Aunque cada caso tiene características particulares, autoridades y especialistas coinciden en que el fenómeno refleja un cruce peligroso entre la exposición pública, la disputa criminal y la erosión de seguridad en territorios clave.
Una serie de asesinatos con patrones inquietantes
El año inició con fuerte impacto en Sinaloa. El 10 de enero fue hallado sin vida El Pinky, cuyo homicidio se convirtió en uno de los primeros episodios de una cadena de agresiones contra creadores de contenido en esa entidad. Su caso se sumó al de Leovardo Aispuro Soto, conocido como El Gordo Peruci, cuyo asesinato —ocurrido a finales de 2024— siguió generando repercusión en 2025 debido a la aparición de su nombre en presuntos “narcovolantes”.
En esa misma línea, el asesinato de El Jerry, también en Culiacán, confirmó que los ataques contra influencers en la región no eran hechos aislados, sino parte de una dinámica más amplia de amenazas y violencia vinculada a disputas criminales.
La violencia no se limitó al noroeste del país. En Baja California, el influencer Gail Castro fue asesinado en Ensenada, hecho que generó sorpresa debido a que su contenido se relacionaba con viajes y estilo de vida, sin aparente cercanía con temas de riesgo.
En el occidente, Jalisco vivió uno de los episodios más impactantes del año con el homicidio de Valeria Márquez, una joven creadora de contenido asesinada el 13 de mayo mientras transmitía en vivo desde un salón de belleza en Zapopan. El crimen, ampliamente compartido en redes, evidenció la magnitud de la exposición a la que están sometidos los influencers.
En el centro del país, Morelos registró el homicidio de Camilo Ochoa “El Alucín”, asesinado en Temixco en agosto. Su caso llamó la atención por sus constantes referencias a experiencias personales vinculadas al narcotráfico, situándolo en la mira de grupos delincuenciales.
Una tendencia que se repite: amenazas públicas y “narcovolantes”
En varios casos, los influencers asesinados aparecieron previamente en panfletos atribuidos al crimen organizado donde se les señalaba de presuntas relaciones con grupos delictivos. Aunque las autoridades no han confirmado vínculos directos, la coincidencia preocupa: la exposición pública puede convertir a los creadores de contenido en objetivo de advertencias, acusaciones o disputas entre células rivales.
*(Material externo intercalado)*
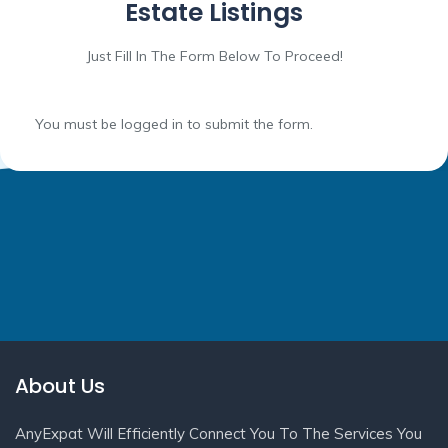
Estate Listings
Just Fill In The Form Below To Proceed!
You must be logged in to submit the form.
About Us
AnyExpat Will Efficiently Connect You To The Services You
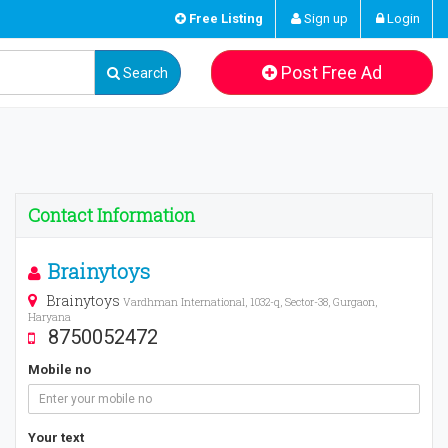
Free Listing
Sign up
Login
Post Free Ad
Search
Contact Information
Brainytoys
Brainytoys
Vardhman International, 1032-q, Sector-38, Gurgaon,
Haryana
8750052472
Mobile no
Your text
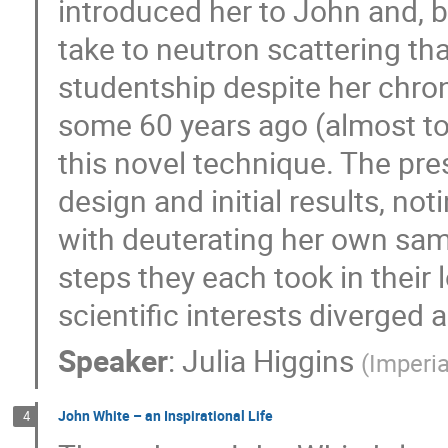
introduced her to John and, be
take to neutron scattering th
studentship despite her chron
some 60 years ago (almost to
this novel technique. The pre
design and initial results, no
with deuterating her own sampl
steps they each took in their l
scientific interests diverged
Speaker
:
Julia Higgins
(
Imperia
John White – an Inspirational Life
4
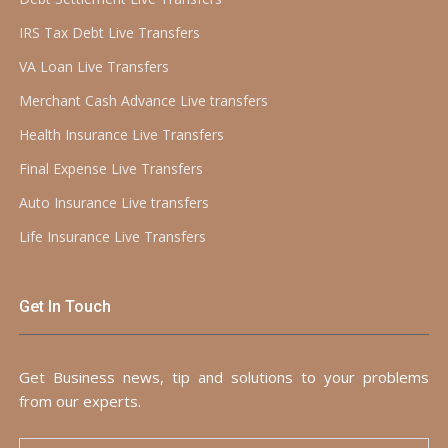
IRS Tax Debt Live Transfers
VA Loan Live Transfers
Merchant Cash Advance Live transfers
Health Insurance Live Transfers
Final Expense Live Transfers
Auto Insurance Live transfers
Life Insurance Live Transfers
Get In Touch
Get Business news, tip and solutions to your problems
from our experts.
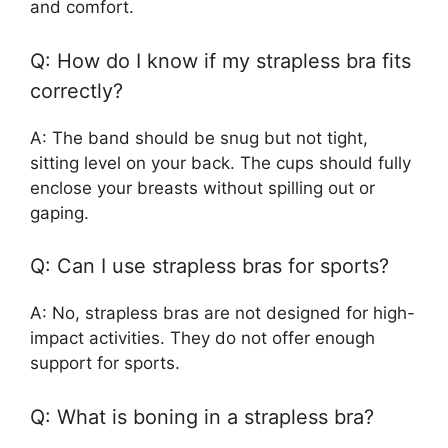
and comfort.
Q: How do I know if my strapless bra fits
correctly?
A: The band should be snug but not tight,
sitting level on your back. The cups should fully
enclose your breasts without spilling out or
gaping.
Q: Can I use strapless bras for sports?
A: No, strapless bras are not designed for high-
impact activities. They do not offer enough
support for sports.
Q: What is boning in a strapless bra?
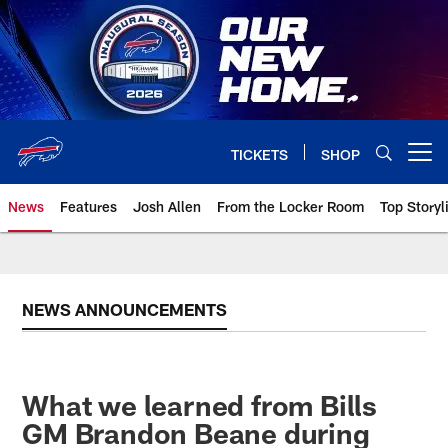
Skip
to
main
content
TICKETS
SHOP
Open menu button
News
Features
Josh Allen
From the Locker Room
Top Storyl
NEWS ANNOUNCEMENTS
What we learned from Bills
GM Brandon Beane during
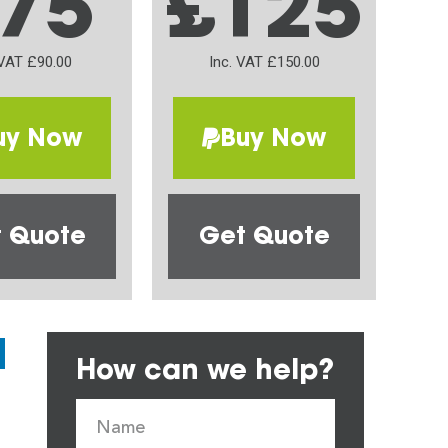
75
£125
 VAT £90.00
Inc. VAT £150.00
uy Now
Buy Now
 Quote
Get Quote
How can we help?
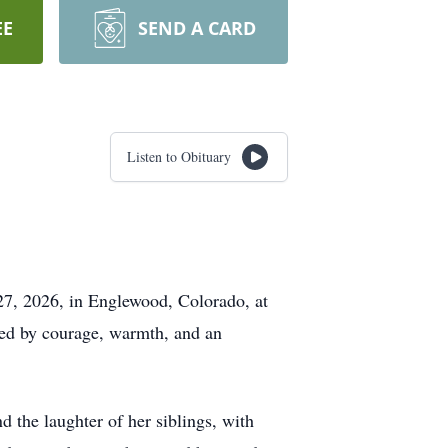
EE
SEND A CARD
Listen to Obituary
 27, 2026, in Englewood, Colorado, at
ked by courage, warmth, and an
 the laughter of her siblings, with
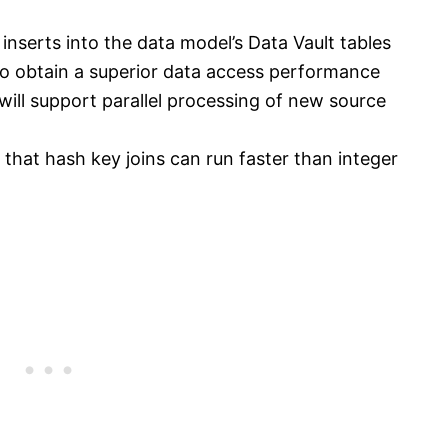
 inserts into the data model’s Data Vault tables
to obtain a superior data access performance
will support parallel processing of new source
o that hash key joins can run faster than integer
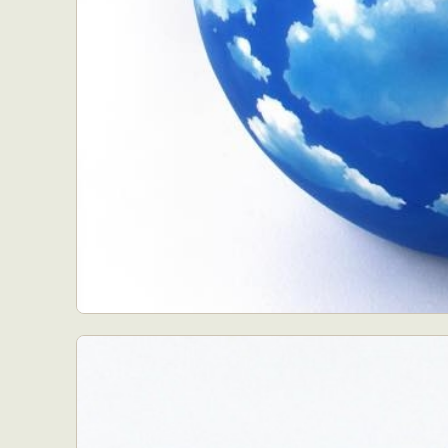
Abst
Ar
C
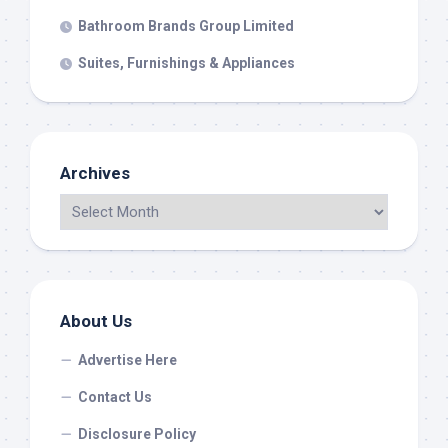
Bathroom Brands Group Limited
Suites, Furnishings & Appliances
Archives
About Us
Advertise Here
Contact Us
Disclosure Policy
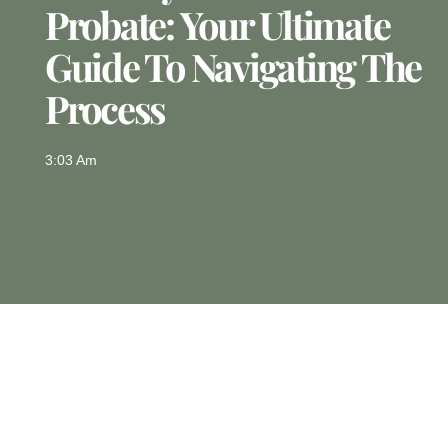
Probate: Your Ultimate
Guide To Navigating The
Process
3:03 Am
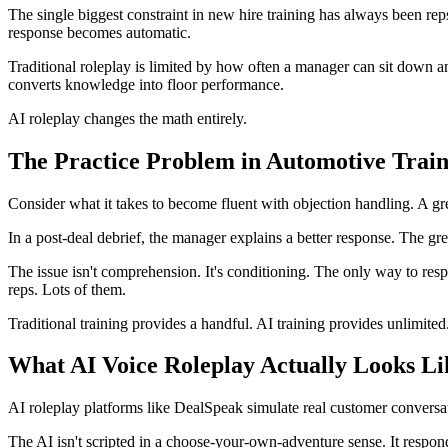
The single biggest constraint in new hire training has always been reps
response becomes automatic.
Traditional roleplay is limited by how often a manager can sit down a
converts knowledge into floor performance.
AI roleplay changes the math entirely.
The Practice Problem in Automotive Train
Consider what it takes to become fluent with objection handling. A g
In a post-deal debrief, the manager explains a better response. The gre
The issue isn't comprehension. It's conditioning. The only way to res
reps. Lots of them.
Traditional training provides a handful. AI training provides unlimited
What AI Voice Roleplay Actually Looks Li
AI roleplay platforms like DealSpeak simulate real customer conversat
The AI isn't scripted in a choose-your-own-adventure sense. It respon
La frontera borrosa entre entretenimiento y riesgo
Si algo marcó el 2025 fue la evidencia de que los creadores de contenido, aun aquellos dedicados al entretenimiento, la comedia o el estilo de vida, no están exentos del entorno de violencia.
En un país donde la inseguridad tiene expresiones diversas, la vida digital —que amplifica rostros, nombres, rutinas y ubicaciones— se convierte en un riesgo adicional. El alcance de las plataformas puede ser una herramienta de crecimiento, pero también un factor de vulnerabilidad.
Hasta el cierre del año, la mayoría de los casos continúan abiertos y bajo investigación. Las autoridades no han establecido con claridad si los homicidios obedecen a patrones vinculados, si son ataques directos o si responden a tensiones locales específicas.
Lo cierto es que las familias de las víctimas siguen esperando justicia mientras la conversación pública abre un debate urgente:
¿Qué tan protegidos están quienes viven y trabajan desde la exposición digital en un país donde la violencia tiene múltiples rostros?